• Task directions: From the data, return each line holding the word "Prof".

• Material for this exercise:
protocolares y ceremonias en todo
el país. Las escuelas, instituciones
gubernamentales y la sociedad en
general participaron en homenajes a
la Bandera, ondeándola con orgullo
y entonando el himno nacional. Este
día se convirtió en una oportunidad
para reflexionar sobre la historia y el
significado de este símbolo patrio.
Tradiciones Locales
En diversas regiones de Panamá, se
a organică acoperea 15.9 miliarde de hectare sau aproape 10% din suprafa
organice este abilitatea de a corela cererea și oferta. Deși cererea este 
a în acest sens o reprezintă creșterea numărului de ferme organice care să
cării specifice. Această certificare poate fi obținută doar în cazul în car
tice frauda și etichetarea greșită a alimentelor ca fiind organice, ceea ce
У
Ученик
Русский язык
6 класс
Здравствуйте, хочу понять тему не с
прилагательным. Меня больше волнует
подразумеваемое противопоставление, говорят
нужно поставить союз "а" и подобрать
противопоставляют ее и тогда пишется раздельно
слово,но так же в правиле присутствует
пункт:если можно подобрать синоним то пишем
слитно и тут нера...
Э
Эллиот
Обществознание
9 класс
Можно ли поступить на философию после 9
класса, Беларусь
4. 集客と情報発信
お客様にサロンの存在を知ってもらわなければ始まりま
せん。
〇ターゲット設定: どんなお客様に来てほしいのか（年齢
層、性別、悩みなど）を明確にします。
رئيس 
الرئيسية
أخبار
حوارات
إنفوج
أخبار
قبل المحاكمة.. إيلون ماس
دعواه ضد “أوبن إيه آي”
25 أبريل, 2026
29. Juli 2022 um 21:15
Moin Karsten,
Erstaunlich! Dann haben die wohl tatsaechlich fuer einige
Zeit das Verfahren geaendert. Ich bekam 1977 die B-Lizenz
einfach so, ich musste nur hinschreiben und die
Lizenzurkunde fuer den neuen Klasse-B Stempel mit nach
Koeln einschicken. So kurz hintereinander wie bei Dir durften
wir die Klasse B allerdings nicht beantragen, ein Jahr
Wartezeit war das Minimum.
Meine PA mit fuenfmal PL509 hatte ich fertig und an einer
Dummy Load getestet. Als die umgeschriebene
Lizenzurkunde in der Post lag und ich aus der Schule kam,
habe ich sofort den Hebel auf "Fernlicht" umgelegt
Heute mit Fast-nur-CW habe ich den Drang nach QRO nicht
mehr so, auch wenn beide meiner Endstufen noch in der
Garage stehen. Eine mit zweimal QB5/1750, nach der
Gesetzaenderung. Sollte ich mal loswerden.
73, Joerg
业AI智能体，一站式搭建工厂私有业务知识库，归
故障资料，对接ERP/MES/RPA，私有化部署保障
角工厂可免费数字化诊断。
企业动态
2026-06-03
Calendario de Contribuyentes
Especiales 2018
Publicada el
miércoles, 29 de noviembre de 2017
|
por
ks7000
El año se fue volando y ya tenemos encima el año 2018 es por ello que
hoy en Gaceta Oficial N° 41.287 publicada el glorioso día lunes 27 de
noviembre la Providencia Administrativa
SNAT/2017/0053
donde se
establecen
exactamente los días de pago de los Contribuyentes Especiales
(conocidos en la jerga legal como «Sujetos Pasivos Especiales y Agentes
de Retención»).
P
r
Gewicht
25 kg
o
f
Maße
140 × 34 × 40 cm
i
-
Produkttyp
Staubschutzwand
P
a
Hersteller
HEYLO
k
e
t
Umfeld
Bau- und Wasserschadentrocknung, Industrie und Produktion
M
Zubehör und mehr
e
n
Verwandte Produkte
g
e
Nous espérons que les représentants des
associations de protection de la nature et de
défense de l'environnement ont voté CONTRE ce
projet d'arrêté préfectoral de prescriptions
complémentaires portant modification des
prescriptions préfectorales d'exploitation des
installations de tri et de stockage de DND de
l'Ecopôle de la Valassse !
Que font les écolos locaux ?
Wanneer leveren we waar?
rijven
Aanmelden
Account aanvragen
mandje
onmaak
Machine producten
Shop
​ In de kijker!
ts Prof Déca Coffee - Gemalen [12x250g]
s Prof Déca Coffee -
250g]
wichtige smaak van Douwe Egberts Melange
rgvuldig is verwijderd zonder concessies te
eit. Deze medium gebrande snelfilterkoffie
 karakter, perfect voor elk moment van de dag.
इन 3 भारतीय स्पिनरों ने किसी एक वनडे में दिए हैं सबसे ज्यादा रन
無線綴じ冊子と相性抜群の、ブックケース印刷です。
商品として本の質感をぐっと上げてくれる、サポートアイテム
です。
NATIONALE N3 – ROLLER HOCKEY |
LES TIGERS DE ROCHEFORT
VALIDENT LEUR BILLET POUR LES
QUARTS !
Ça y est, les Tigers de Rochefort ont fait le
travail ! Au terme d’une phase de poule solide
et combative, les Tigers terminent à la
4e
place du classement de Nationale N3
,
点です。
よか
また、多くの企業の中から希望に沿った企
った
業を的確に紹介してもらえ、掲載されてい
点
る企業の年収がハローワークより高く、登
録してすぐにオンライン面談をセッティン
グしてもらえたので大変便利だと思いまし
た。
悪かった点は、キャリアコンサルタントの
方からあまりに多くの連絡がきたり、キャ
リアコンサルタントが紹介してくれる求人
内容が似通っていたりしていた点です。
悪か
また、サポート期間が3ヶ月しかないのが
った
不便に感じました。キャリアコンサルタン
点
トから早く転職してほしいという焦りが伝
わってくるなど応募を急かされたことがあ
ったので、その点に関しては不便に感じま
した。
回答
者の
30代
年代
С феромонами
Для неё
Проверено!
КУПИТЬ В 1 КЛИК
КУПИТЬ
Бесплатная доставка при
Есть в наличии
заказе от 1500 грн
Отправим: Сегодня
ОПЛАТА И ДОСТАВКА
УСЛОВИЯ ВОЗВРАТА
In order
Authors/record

• The completed task:
ts Prof Déca Coffee - Gemalen [12x250g]
s Prof Déca Coffee -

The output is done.